Technique for monitoring brain function in intensive care settings

Amplitude integrated electroencephalography (aEEG), cerebral function monitoring (CFM) or continuous electroencephalogram (CEEG) is a technique for monitoring brain function in intensive care settings over longer periods of time than the traditional electroencephalogram (EEG), typically hours to days.
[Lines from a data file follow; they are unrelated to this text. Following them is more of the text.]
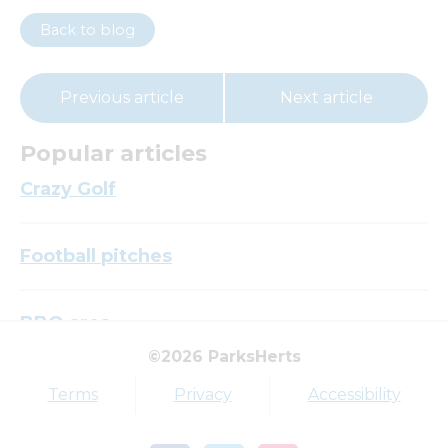
Back to blog
Previous article
Next article
Popular articles
Crazy Golf
Football pitches
BBQ area
©2026 ParksHerts
Top tags
Terms
Privacy
Accessibility
Award
Parkfield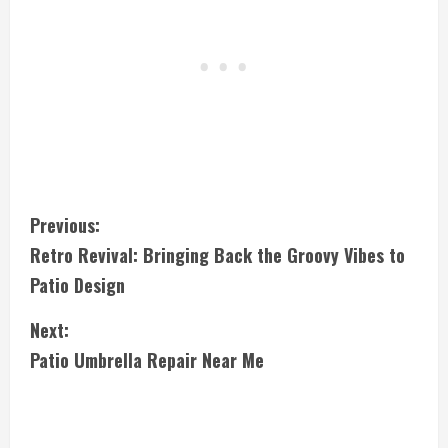
C
Previous:
Retro Revival: Bringing Back the Groovy Vibes to
o
Patio Design
n
Next:
t
Patio Umbrella Repair Near Me
i
n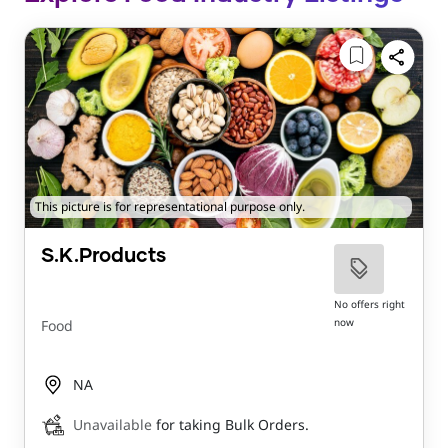
This picture is for representational purpose only.
S.K.Products
No offers right
now
Food
NA
Unavailable
for taking Bulk Orders.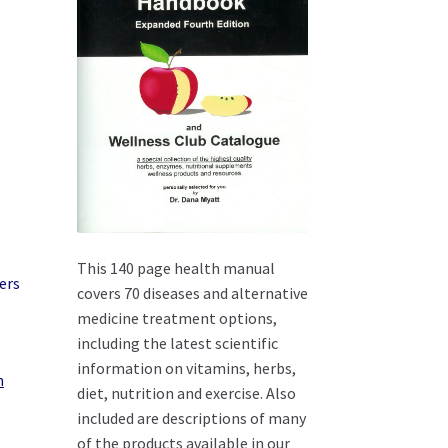
This 140 page health manual
covers 70 diseases and alternative
medicine treatment options,
including the latest scientific
information on vitamins, herbs,
n
diet, nutrition and exercise. Also
included are descriptions of many
of the products available in our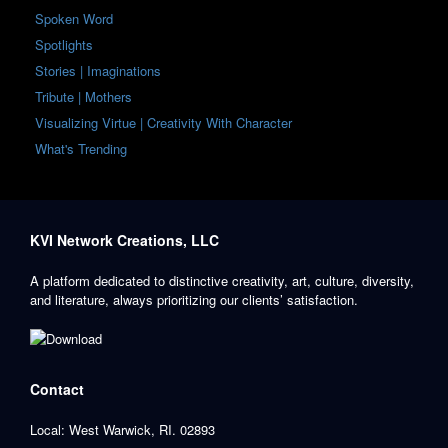
Spoken Word
Spotlights
Stories | Imaginations
Tribute | Mothers
Visualizing Virtue | Creativity With Character
What's Trending
KVI Network Creations, LLC
A platform dedicated to distinctive creativity, art, culture, diversity,
and literature, always prioritizing our clients’ satisfaction.
Contact
Local: West Warwick, RI. 02893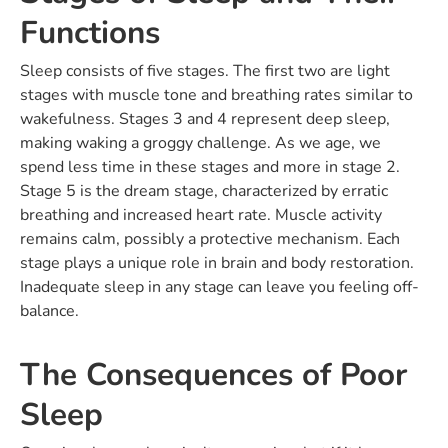
Functions
Sleep consists of five stages. The first two are light
stages with muscle tone and breathing rates similar to
wakefulness. Stages 3 and 4 represent deep sleep,
making waking a groggy challenge. As we age, we
spend less time in these stages and more in stage 2.
Stage 5 is the dream stage, characterized by erratic
breathing and increased heart rate. Muscle activity
remains calm, possibly a protective mechanism. Each
stage plays a unique role in brain and body restoration.
Inadequate sleep in any stage can leave you feeling off-
balance.
The Consequences of Poor
Sleep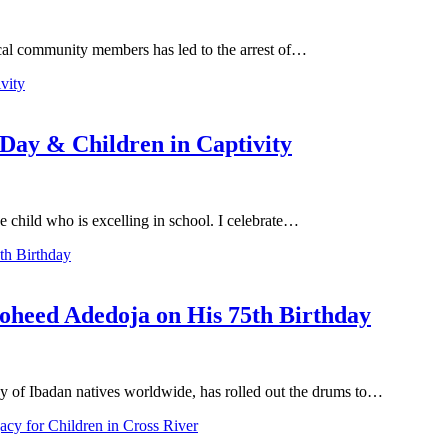
local community members has led to the arrest of…
 Day & Children in Captivity
he child who is excelling in school. I celebrate…
oheed Adedoja on His 75th Birthday
y of Ibadan natives worldwide, has rolled out the drums to…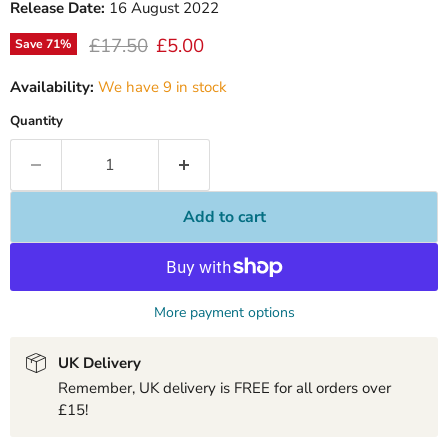
Release Date:
16 August 2022
Original price
Current price
£17.50
£5.00
Save
71
%
Availability:
We have 9 in stock
Quantity
Add to cart
More payment options
UK Delivery
Remember, UK delivery is FREE for all orders over
£15!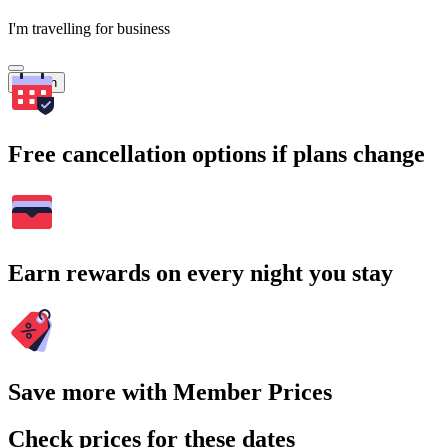
I'm travelling for business
Search
Free cancellation options if plans change
Earn rewards on every night you stay
Save more with Member Prices
Check prices for these dates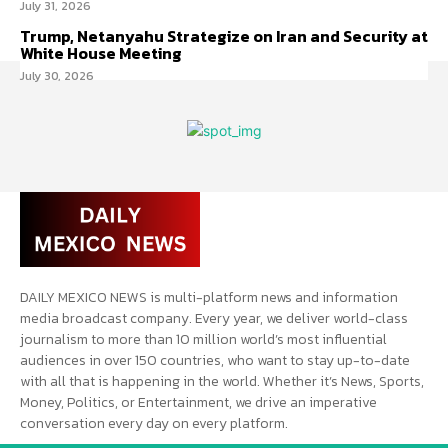
July 31, 2026
Trump, Netanyahu Strategize on Iran and Security at
White House Meeting
July 30, 2026
DAILY MEXICO NEWS is multi-platform news and information
media broadcast company. Every year, we deliver world-class
journalism to more than 10 million world’s most influential
audiences in over 150 countries, who want to stay up-to-date
with all that is happening in the world. Whether it’s News, Sports,
Money, Politics, or Entertainment, we drive an imperative
conversation every day on every platform.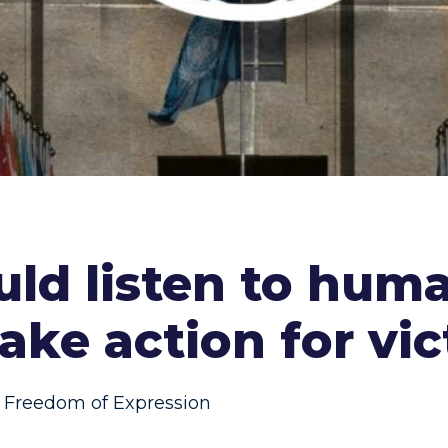
uld listen to huma
ake action for vi
Freedom of Expression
By placing electrodes on the scalp of the patient, a trace of electrical activity is produced, which is then displayed on a semilogarithmic graph of peak-to-peak amplitude over time; amplitude is logarithmic and time is linear. In this way, trends in electrical activity in the cerebral cortex can be interpreted to inform on events such as seizures or suppressed brain activity. aEEG is useful especially in neonatology where it can be used to aid in diagnosis of hypoxic ischemic encephalopathy (HIE), and to monitor and diagnose seizure activity.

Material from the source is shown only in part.